Opinions are just that...opinions!

I am not suggesting that you ditch your sulfate shampoos. I use both sulfate and sulfate free in the salon and on my own hair at home. I admit, I do like the lather simply because it is an indicator that oil, dirt and hair products are being removed; though not clean, but being removed.  I do say pay attention to your body. If you are prone to allergies, proceed with caution. Just as you should proceed with caution, you should also follow the manufacturers instructions that instructs you to discontinue use in the event of an allergic reaction. The only draw back to allergic reactions is that for many, they may not know they are allergic to something until they use it. So understand there are some risk involved when using anything that comes into contact with the skin. Rather it is sulfate, sulfate free, organic, gluten, gluten free, natural and everything in between.

Provided you are not allergic, because sulfates are surfactants that are directly responsible for removing oil, dirt and product from the scalp and hair, I say use it. Technically speaking there are only 7 types of shampoo formulas for the millions of hair care manufacturers to choose from, including sulfate free to brand, market and sell to us all. So regardless whose name is on the bottle, whose hair is in the photo and what catchy mantra they develop that vibes with your hair cleansing mission, you are really only making a purchase from those generic formulas. And just as you would guess it; within those 7 formulas are sulfate free shampoos that are are still scientifically categorized as sulfate. Why because sulfate free can also mean that is derived from sulfate compounds or derivatives simply by moving some molecules around. Dangnabbits; I know! 

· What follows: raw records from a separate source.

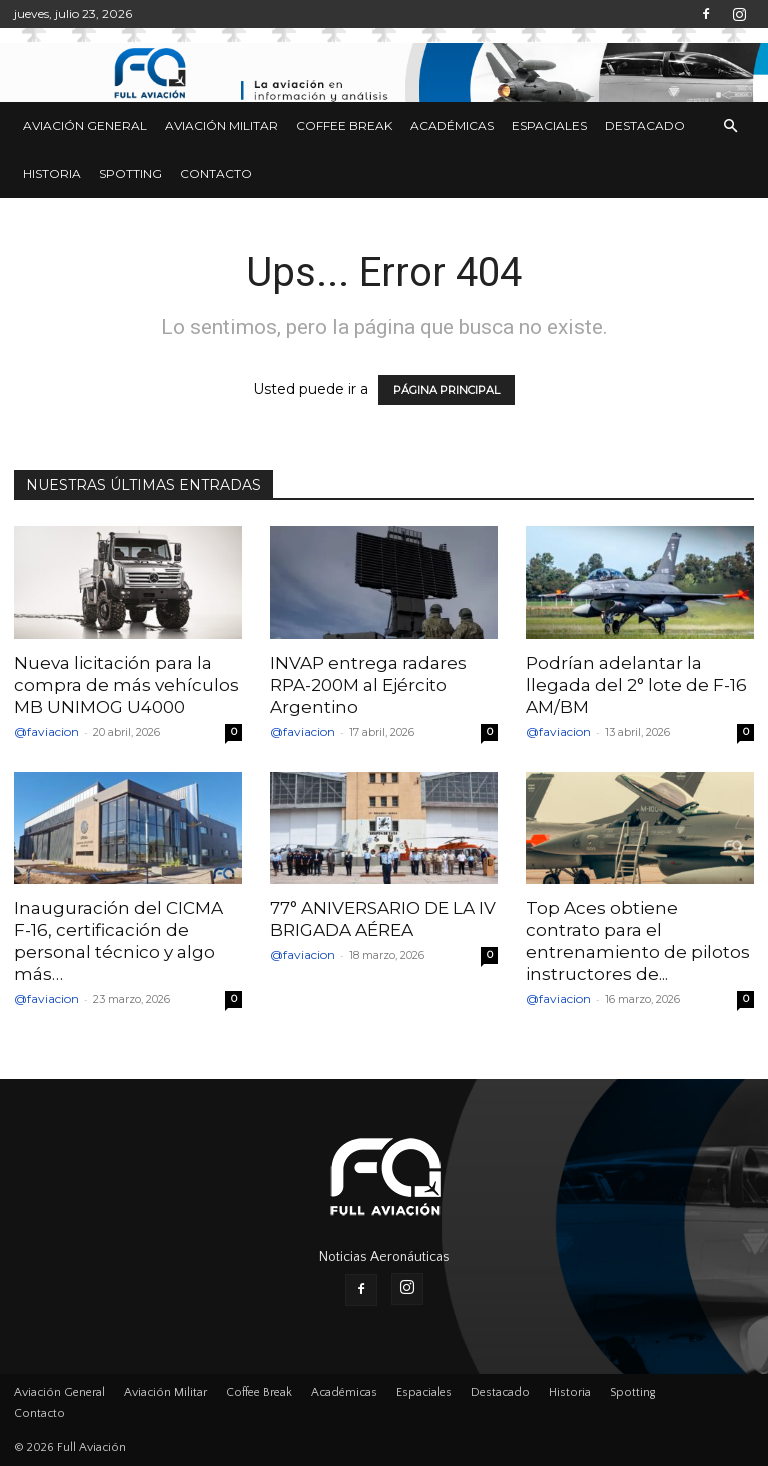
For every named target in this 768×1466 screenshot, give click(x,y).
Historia (52, 173)
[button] (730, 126)
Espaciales (549, 125)
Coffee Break (344, 125)
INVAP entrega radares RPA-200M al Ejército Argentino (368, 685)
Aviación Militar (221, 125)
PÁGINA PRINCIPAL (446, 390)
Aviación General (85, 125)
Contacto (216, 173)
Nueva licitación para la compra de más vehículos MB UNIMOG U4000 (126, 685)
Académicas (452, 125)
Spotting (130, 173)
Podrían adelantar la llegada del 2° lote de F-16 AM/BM (636, 685)
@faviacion (46, 731)
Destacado (645, 125)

But there are true sulfate free products on the market that use gentler plant extracts, seed oils, amino acids, palm and coconut oil to name a few. Understand that sulfate free implies the product is gentler. Let me type that again...GENTLER. So just as sulfates truly clean the scalp; it is only honest for me to tell you that sulfate free shampoos do not remove excessive build up of oil, dirt and product from the scalp and hair as effective and sulfates or low poo sulfate derived shampoos. Because the cleansing agent is gentler, it is not meant to be an aggressive cleanse for people who like to use products that are of oily, creamy, lotion, waxy and greasy consistency.
No poo's are not for every body.
In other words, if you are the kind of person who shampoos their hair every two weeks or more using heavy natural or synthetic products on your scalp and hair; sulfate free products may not be the best cleansing option to effectively clean a scalp. Hair that is more soiled with oil, dirt, hair care products and more yeast that the scalp produces can not be cleansed properly with sulfate free. So put it back on the shelf. You are better off using Dawn dish washing liquid to get some of those heavy oils, greases, pomades, butter, balms, creams, lotions, putty, puddings, waxes and salves off the hair. Sulfate free products lack the scrubbing and exfoliating properties of sulfate shampoos to truly lift and remove that kind of oil, dirt, hair care products and yeasts from the scalp. So while your products may be free of sulfates, the costs of what it will take to remove the build up from not cleansing the scalp and hair effectively will increase in increments of $10.00 or more depending upon the severity of the build up.

Cha ching; how is that for free of sulfates?